A study of the first century church clearly reveals there were both wheat and tares in the church. Satan is an enemy of Christ and His kingdom, and Satan is one who sows these tares through false teachers.. Even among the chosen apostles of Christ there was a traitor. Judas was a disciple of Jesus and followed Him till he was identified at the last Supper and the betrayal in the garden of Gethsemane,. But he was not a true follower. The other apostles thought he was a true apostle, but he was actually a thief. Judas was an apostle but not a true apostle.
In I John 2:19 the apostle said of some of the members of the church, “They went out from us, because they were not of us.” Whoever these people were, they were once with true Christians, but they went out from them. One does not go out from a place where he has never been. They were Christians but not true Christians.

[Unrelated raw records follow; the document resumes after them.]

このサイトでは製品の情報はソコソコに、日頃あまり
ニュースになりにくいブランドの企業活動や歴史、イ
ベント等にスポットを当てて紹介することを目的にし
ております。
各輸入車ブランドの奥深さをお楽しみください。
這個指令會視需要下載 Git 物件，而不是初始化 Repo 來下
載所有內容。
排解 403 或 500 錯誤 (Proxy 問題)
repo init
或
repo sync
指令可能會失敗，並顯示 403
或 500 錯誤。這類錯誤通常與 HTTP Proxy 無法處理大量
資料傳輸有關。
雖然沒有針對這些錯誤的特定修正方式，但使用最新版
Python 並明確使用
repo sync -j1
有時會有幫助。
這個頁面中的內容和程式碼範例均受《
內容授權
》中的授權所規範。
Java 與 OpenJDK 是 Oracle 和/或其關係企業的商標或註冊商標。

They were drawn away by false teachers and false doctrines, forsook the church and shipwrecked their faith. This demonstrates that some people are Christians only in name. Whether these people were never sincerely penitent nor truly converted or whether they were truly converted and then deceived by false teachers I know not, but it clearly teaches that there are bad people in the church..

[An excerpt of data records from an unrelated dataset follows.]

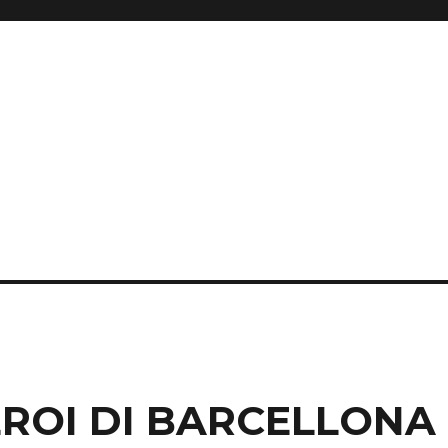
 EROI DI BARCELLONA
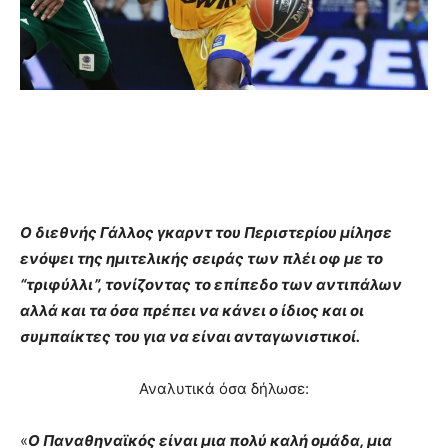
Ο διεθνής Γάλλος γκαρντ του Περιστερίου μίλησε
ενόψει της ημιτελικής σειράς των πλέι οφ με το
“τριφύλλι”, τονίζοντας το επίπεδο των αντιπάλων
αλλά και τα όσα πρέπει να κάνει ο ίδιος και οι
συμπαίκτες του για να είναι ανταγωνιστικοί.
Αναλυτικά όσα δήλωσε:
«
Ο Παναθηναϊκός είναι μια πολύ καλή ομάδα, μια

In Acts 20:29 Paul said t the elders of the church in Ephesus, “I know this that after my departure savage wolves will come in among you, not sparing the flock. Also, from among yourselves men will spring up, speaking perverse things, to draw away disciples after themselves.” This shows that some would come into the church hypocritically, who wee not truly commited to Christ. Many of these were Jewish teachers trying to impose the law of Moses on Christians. Paul also said that others from within the church would arise speaking false doctrine in order to lead disciples away from Christ. In both instances we find bad people in the church. Where did these teachers come from? The gospel did not
produce them. Satan put these teachers in the church; and they became tares.. Satan sowed these tares right into the kingdom of Christ. In 2 Cor. 11:13,14 Paul said, “For such are false apostles, deceitful workers, transforming themselves into apostles of Christ. And no wonder! For Satan himself transforms himself into an angel of light. Therefore it is not a great thing if his ministers also transform themselves into ministers of righteousness.” Satan has placed his ministers and his apostles in the church. Tares include false teachers, hypocrites and immoral people. While some maintain the truth, others err and are greatly deceived. It is my understanding that this parable explains how evil was introduced into the church and continues to exist in the church in all parts of the world.

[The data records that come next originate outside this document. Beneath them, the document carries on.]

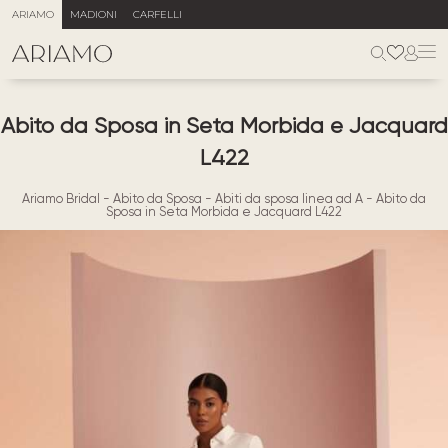
ARIAMO
MADIONI
CARFELLI
Abito da Sposa in Seta Morbida e Jacquard
L422
Ariamo Bridal
-
Abito da Sposa
-
Abiti da sposa linea ad A
-
Abito da
Sposa in Seta Morbida e Jacquard L422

The Bible also clearly teaches that some, truly converted and for a while faithful, would later go back into the world and lose their souls. Jesus taught this in the parable of the sower. There was an immoral brother in the church at Corinth whose conduct was more scandalous than that of the heathen. (I Cor. 5). The church had hardly begun in Jerusalem when Ananias and Sapphira lied to the apostles about a benevolent contribution to the poor and were stricken dead. There will be both good people and bad people in the church until the end of time. This is the work of Satan and his aim is to destroy the church.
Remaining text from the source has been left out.